Na skutek przejęcia przez UM udziałów w spółce PKP Przewozy Regionalne proponujemy do rozważenia następujące rozwiązania naprawcze oraz mające na celu poprawę sytuacji oraz zmniejszenie kosztów stałych i polepszenie obsługi pasażera:

1) Analiza audytu spółki PKP Przewozy Regionalne i cięcie kosztów – szczególnie w zakresie przerośniętej administracji zakładu PR Opole (dotyczy wszystkich szczebli). Niezależne wyliczenia wskazują że – częściowo ukryty w strukturze spółki – przerost zatrudnienia wśród pracowników biurowych (nieliniowych, nieprodukcyjnych, nie przynoszących przychodu, a jedynie stanowiących tzw. koszty stałe) może wynosić od 200 do 400% w zależności od struktury i miejsca zakładu itp. Niektóre stanowiska „robotnicze” w istocie stanowią ukrytą administrację. Postulujemy także wymianę dyrektorów oraz ich zastępców na menadżerów potrafiących sprawnie zarządzań samorządową spółką – bowiem, jak wynika z powyżej opisanych wydarzeń, dotychczasowa dyrekcja – niegdyś wsławiona likwidacją opolskich linii kolejowych – nie radzi sobie ze sprawnym zarządzaniem spółką i nie wywiązuje z umowy z UMWO. A okres zimowy wręcz skompromitował poczynania tej dyrekcji oraz efekty jej zarządzania – z efektem straty wielu pasażerów na korzyść komunikacji PKS.

Przytoczymy tu fragment opinii eksperta – dyrektora Centrum Zrównoważonego Transportu Krzysztofa Rytla – uwagi dotyczą nie tylko Opolszczyzny, ale ogólnej sytuacji w spółce PKP PR po usamorządowieniu:

„Kwota 60 mln zł więcej od samorządów w 2009 roku + obiecane dodatkowe 200 mln od rządu nie równoważą wzrostu deficytu pomiędzy sytuacją sprzed usamorządowienia.

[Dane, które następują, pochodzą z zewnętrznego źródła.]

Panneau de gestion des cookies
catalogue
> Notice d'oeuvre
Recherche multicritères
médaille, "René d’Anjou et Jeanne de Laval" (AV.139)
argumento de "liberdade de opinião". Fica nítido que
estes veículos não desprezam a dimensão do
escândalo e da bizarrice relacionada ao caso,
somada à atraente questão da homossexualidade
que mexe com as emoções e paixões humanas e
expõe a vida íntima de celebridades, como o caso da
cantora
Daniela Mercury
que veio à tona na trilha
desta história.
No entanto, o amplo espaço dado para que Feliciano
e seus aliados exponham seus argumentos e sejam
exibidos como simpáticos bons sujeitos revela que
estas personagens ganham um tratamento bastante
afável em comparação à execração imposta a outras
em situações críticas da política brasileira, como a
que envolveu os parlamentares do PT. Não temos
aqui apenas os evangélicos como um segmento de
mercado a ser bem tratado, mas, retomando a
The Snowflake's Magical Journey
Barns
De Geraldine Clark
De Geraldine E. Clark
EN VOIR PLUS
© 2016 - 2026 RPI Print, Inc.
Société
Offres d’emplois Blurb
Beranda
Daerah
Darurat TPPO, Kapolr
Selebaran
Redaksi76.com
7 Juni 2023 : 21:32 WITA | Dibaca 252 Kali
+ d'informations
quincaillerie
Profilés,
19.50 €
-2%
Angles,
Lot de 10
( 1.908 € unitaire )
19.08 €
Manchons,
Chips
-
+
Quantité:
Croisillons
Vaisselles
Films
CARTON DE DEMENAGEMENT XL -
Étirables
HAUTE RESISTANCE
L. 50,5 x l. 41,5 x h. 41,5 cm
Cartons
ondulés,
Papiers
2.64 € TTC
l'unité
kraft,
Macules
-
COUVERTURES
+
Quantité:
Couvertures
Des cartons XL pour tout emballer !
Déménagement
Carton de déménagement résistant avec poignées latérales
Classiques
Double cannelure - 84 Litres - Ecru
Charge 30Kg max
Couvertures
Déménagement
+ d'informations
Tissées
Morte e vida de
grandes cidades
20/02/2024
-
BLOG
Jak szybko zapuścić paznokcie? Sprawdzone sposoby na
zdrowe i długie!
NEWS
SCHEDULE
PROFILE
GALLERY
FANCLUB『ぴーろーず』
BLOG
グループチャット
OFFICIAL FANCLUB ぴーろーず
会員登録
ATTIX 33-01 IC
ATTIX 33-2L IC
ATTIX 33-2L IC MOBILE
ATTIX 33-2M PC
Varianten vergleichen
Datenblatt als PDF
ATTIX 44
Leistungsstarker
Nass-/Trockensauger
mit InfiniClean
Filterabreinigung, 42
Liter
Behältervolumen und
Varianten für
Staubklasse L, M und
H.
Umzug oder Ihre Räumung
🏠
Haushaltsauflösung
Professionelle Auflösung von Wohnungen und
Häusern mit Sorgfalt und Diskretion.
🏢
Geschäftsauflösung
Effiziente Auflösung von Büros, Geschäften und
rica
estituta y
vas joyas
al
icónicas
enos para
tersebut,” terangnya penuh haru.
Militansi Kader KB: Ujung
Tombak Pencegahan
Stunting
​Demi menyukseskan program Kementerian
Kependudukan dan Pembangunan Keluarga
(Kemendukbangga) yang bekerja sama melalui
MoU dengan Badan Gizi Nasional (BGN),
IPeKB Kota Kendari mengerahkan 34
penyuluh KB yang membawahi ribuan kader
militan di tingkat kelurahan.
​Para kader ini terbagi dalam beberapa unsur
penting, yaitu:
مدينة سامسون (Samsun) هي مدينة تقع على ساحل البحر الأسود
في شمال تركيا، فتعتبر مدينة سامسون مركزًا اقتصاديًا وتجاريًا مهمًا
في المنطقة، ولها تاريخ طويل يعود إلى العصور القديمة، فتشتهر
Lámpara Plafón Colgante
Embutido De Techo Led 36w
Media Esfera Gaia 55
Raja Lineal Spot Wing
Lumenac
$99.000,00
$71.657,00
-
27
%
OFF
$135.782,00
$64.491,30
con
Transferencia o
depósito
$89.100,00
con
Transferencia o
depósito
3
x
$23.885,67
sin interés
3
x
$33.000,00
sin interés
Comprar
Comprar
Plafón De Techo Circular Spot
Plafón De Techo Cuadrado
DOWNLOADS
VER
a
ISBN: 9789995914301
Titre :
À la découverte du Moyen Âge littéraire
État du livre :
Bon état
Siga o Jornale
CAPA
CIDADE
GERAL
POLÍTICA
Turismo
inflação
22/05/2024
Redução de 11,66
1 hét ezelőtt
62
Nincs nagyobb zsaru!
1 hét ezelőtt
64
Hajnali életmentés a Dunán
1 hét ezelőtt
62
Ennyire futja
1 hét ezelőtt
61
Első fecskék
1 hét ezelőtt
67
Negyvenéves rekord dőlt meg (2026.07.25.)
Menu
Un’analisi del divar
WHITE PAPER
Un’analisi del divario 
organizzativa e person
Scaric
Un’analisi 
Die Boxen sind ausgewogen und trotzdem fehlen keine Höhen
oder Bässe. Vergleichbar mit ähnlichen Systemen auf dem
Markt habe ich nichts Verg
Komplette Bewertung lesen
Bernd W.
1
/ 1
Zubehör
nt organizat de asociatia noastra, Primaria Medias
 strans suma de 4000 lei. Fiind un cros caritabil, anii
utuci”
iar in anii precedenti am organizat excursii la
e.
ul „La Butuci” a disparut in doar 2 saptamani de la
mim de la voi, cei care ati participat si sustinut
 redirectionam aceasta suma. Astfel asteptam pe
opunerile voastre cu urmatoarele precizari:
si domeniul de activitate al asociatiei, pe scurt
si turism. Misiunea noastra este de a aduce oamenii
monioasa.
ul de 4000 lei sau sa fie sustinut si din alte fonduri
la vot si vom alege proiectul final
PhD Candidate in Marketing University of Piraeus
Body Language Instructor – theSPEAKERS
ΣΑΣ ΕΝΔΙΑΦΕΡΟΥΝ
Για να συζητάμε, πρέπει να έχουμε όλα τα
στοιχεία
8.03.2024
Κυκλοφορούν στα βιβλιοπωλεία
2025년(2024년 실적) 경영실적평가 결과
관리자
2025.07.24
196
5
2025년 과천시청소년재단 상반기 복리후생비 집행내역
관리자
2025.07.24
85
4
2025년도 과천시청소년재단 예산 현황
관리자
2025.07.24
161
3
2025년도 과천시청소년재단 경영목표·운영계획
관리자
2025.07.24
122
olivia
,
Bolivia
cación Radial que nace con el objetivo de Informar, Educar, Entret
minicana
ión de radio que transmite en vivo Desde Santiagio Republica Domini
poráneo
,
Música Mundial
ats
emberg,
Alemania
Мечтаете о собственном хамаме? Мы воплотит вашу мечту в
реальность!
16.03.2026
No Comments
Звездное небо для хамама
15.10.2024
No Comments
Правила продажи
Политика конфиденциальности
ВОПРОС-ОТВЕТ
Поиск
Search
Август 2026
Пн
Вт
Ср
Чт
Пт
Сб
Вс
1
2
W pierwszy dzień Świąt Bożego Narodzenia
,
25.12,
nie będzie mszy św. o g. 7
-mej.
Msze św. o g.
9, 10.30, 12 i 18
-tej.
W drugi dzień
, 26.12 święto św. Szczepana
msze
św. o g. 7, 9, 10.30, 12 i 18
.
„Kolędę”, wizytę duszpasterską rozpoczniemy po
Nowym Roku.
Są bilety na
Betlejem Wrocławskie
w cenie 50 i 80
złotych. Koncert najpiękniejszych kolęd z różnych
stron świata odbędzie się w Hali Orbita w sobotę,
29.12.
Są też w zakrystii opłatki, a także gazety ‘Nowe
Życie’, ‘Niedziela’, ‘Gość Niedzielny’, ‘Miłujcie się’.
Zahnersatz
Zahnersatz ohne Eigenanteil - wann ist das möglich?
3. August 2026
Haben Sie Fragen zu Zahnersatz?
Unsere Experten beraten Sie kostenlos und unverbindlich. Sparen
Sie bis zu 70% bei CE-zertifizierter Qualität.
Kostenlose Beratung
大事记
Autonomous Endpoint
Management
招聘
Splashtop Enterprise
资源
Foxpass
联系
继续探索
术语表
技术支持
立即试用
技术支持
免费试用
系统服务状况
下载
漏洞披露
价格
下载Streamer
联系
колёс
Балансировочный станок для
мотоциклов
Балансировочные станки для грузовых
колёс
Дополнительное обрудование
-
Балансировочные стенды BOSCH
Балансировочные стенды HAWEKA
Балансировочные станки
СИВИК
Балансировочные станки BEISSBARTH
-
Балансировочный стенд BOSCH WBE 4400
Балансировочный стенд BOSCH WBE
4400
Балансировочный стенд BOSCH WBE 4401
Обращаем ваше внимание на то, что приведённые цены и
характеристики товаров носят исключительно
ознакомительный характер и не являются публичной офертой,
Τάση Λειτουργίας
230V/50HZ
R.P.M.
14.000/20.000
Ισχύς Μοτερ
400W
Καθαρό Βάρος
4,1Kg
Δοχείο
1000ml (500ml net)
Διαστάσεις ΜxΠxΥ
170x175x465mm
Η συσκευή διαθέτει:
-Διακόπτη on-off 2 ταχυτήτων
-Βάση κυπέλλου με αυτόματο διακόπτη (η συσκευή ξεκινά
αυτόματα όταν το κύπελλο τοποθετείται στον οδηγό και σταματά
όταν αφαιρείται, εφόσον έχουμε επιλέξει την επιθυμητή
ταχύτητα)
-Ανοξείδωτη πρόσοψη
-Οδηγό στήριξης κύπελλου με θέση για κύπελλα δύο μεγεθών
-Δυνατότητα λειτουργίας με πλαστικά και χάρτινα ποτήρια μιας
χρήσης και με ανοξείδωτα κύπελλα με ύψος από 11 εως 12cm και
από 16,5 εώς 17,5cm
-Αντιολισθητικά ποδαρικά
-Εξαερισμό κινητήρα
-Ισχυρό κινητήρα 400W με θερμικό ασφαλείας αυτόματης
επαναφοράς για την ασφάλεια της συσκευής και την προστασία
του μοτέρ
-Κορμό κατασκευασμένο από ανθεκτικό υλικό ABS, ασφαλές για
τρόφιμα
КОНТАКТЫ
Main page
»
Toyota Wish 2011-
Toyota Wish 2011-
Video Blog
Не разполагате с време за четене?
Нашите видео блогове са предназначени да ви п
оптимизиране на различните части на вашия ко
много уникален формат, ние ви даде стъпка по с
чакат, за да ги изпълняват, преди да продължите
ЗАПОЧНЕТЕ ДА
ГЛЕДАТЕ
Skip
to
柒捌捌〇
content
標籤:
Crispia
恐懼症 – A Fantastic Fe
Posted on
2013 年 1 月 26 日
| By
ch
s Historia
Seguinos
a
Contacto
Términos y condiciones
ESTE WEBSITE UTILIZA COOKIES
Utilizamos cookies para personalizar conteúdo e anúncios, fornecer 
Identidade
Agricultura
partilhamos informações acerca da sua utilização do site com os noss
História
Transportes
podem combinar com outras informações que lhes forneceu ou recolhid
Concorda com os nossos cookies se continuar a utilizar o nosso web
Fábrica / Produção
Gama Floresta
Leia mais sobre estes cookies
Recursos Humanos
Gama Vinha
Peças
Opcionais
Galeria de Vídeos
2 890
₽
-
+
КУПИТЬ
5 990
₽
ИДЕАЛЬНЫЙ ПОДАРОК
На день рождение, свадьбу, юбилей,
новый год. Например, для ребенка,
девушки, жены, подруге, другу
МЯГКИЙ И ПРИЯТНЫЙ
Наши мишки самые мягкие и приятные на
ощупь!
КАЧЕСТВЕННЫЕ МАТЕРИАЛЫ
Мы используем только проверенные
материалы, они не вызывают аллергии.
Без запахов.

Na wzrost ten składają się następujące elementy:

  • podwyżki płac z połowy 2008r.
  • pozostawienie w PKP PR znacznej większości zatrudnienia, mimo, przekazania do PKP Intercity ruchu międzywojewódzkiego odpowiadającego za ok. 60% wcześniejszych przychodów. Po podziale na 1 zatrudnionego w PR przypada 12 km dziennej pracy przewozowej, podczas gdy w Kolejach Mazowieckich 17 km, a w Kolejach Dolnośląskich 29 km (czyli w przypadku KD prawie trzy razy więcej!),
  • pozostawienie w PR całej centrali w Warszawie – ok. 600 etatów (praktycznie nikogo nie przesunięto do IC razem z pospiesznymi).
  • brak własnych baz utrzymania taboru w wielu nawet bardzo dużych węzłach – jak choćby we Wrocławiu (najbliższa baza PR jest w Opolu ) – obsługa będzie zlecana spółce PKP Intercity.
  • zawarcie w końcówce 2008 r nowych 3-letnich (!) umów na czyszczenie taboru, gdzie koszt wzrósł nawet o 40%. Przykładowo dla Podlasia jest to kwota 5 mln zł, co stanowi aż 10% dotacji do przewozów (15 mln rocznie) – absurd.
  • nieznany jeszcze koszt absurdalnych żądań związkowców co do nowego zbiorowego układu praw pracowniczych
  • 200 mln zł podatku za przekazanie majątku do Intercity (chyba, że ministerstwo wystara się o jakieś umorzenie tego zobowiązania).
  • likwidacje kolejnych połączeń z początku roku, którym nie towarzyszy oczywiście redukcja zatrudnienia, czyli jest to sytuacja spadku przychodów bez istotnego spadku kosztów (obecnie w PR ok 65% kosztów to są koszty stałe – głównie wynagrodzenia, likwidując pociąg likwidujemy 100% przychodów z niego i tylko 35% jego kosztu).

Plus czynniki zewnętrzne:

  • wzrost cen prądu o ok. 40% (chociaż jest też spadek cen paliw),
  • spadek przewozów w wyniku wzrostu bezrobocia, kryzysu i postępującego niżu demograficznego (uczniowie, studenci).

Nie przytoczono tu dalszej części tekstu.